Input records Block Start

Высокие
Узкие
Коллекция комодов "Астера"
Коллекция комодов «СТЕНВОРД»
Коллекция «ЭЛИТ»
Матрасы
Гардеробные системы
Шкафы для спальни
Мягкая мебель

Input records Block End

About this task: All of the entries above should be written out verbatim.

Result for this task:
Высокие
Узкие
Коллекция комодов "Астера"
Коллекция комодов «СТЕНВОРД»
Коллекция «ЭЛИТ»
Матрасы
Гардеробные системы
Шкафы для спальни
Мягкая мебель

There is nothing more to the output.